Additionally, ancient traditions prescribed distinct metals for particular uses, such as copper for storing water, kansa for serving food, and brass (lined with tin) for cooking. The vessel you use imparts trace amounts of the metal, providing potential health benefits. For instance, drinking water stored in copper vessels imparts a beneficial amount of copper essential for the human body. 

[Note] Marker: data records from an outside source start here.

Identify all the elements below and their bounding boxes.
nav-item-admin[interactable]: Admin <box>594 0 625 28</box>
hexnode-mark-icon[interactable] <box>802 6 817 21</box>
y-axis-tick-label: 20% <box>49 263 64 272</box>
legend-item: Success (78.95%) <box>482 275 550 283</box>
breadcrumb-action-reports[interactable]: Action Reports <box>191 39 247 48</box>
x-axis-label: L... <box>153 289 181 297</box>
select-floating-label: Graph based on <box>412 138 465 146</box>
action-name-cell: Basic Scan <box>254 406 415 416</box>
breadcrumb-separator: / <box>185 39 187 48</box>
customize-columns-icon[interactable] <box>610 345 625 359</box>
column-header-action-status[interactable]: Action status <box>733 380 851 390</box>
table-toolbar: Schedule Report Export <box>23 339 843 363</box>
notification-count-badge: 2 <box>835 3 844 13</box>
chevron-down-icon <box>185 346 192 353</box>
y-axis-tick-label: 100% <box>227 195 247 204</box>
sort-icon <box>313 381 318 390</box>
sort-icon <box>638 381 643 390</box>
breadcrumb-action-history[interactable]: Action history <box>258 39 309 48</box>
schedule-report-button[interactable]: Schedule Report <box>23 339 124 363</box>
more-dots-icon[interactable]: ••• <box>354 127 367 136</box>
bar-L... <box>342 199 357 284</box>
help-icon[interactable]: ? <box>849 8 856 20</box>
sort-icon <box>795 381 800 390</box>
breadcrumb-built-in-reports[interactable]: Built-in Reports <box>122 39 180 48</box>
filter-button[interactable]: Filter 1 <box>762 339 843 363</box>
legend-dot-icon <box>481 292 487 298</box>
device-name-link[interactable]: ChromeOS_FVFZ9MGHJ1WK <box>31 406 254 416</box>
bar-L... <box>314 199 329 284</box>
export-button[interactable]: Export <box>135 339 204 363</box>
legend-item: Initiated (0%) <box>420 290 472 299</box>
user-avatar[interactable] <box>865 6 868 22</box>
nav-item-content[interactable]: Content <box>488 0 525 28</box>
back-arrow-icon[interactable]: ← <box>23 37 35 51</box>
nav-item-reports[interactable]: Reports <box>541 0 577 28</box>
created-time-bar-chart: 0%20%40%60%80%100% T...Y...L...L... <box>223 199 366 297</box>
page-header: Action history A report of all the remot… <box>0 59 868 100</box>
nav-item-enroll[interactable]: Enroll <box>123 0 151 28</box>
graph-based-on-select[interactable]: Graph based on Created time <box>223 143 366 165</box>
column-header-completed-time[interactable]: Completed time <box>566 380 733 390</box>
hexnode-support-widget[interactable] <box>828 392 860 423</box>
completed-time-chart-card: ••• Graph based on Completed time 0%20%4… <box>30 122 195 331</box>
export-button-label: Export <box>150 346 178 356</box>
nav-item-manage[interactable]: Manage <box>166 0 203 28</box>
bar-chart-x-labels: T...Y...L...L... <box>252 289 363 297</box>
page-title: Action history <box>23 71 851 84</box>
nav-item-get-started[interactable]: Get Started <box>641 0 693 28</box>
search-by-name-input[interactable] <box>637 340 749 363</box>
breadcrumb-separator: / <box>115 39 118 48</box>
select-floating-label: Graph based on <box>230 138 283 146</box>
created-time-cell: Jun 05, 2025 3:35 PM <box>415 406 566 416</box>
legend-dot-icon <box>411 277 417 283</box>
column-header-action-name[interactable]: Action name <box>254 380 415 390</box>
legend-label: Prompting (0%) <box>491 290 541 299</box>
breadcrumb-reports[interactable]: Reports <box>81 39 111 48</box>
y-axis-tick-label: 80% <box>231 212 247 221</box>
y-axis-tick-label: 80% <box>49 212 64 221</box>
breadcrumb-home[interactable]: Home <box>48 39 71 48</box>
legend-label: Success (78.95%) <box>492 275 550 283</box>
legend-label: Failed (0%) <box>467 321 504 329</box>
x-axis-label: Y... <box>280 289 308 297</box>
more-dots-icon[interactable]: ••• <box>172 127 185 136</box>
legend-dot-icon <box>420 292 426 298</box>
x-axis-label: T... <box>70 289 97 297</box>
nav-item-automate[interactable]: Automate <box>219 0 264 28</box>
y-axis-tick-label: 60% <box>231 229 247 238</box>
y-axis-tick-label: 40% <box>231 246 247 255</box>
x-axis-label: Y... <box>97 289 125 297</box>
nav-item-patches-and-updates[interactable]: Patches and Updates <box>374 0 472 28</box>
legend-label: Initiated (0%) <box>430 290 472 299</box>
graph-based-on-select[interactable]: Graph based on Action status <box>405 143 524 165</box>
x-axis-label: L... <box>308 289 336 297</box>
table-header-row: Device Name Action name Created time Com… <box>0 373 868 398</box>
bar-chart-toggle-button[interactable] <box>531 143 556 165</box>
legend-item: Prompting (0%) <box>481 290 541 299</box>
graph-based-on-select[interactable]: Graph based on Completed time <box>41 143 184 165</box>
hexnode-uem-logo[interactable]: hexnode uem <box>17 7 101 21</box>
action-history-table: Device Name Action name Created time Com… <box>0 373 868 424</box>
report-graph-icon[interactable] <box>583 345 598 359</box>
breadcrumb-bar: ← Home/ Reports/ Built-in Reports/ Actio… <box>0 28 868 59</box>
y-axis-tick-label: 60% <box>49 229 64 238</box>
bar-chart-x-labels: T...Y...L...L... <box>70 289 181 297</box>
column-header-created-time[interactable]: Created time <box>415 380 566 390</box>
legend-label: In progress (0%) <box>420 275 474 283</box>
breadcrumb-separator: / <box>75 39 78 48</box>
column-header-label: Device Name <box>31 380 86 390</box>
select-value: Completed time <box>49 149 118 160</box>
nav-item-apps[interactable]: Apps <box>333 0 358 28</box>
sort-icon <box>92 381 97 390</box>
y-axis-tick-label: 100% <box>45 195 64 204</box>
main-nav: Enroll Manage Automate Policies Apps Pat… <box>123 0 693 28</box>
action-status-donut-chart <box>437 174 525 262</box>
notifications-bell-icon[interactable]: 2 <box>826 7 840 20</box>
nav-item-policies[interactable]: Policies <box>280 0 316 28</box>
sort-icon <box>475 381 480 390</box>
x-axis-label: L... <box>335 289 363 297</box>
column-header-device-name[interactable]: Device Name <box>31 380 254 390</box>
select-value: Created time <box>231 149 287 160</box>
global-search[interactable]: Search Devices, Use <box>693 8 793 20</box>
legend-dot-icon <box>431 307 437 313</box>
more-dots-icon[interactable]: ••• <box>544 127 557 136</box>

However, it is important to recognize that when cooking or serving in utensils made of materials like brass, copper, and similar metals, souring agents like lemon juice or tamarind are typically avoided. These metals can undergo oxidation when exposed to acidic substances, potentially leading to health issues. Therefore, it's a precautionary measure to ensure that such sour ingredients are not used in dishes prepared or served in these particular utensils. 

Bearing in mind the rise of convenience and modernization, we also asked Kirti about how P.Tal envisions the future of traditional utensils in Indian kitchens and their role in sustainable living. To which she replied, “We have been selling handcrafted brass, copper and bronze utensils since 2017, since then we have seen a considerable amount of growth in the market, and a great shift from aluminium and non-stick to traditional metals. With the right kind of awareness and solution around the utility and maintenance of these metals it’s a great fit for anyone looking for a healthy lifestyle, we have people buying from us because they are changing their entire kitchen to all healthy utensils. These metals are naturally non-stick, once bought they will last forever and are also artifacts. In my opinion, it will co-exist with modern equipment, and all Indian kitchens will have at least one of these utensils, be it Iron tawa, Brass kadhai or Copper vessel for drinking, all of these are here to stay, traditional metals are adapting to modern living in the form of designs to be more relevant to the consumer.” 

These vessels, often crafted from natural materials, like copper, tin, and bronze, connect us to the natural elements of the earth, and release energy into our food and drinks, fostering a deeper appreciation for mindful cooking and dining. This holistic approach promotes not only physical well-being but also a spiritual connection to the past, nurturing a sense of balance and harmony in our modern lives. Given its numerous advantages for both our well-being and the environment, why not wholeheartedly adopt it into our daily routines?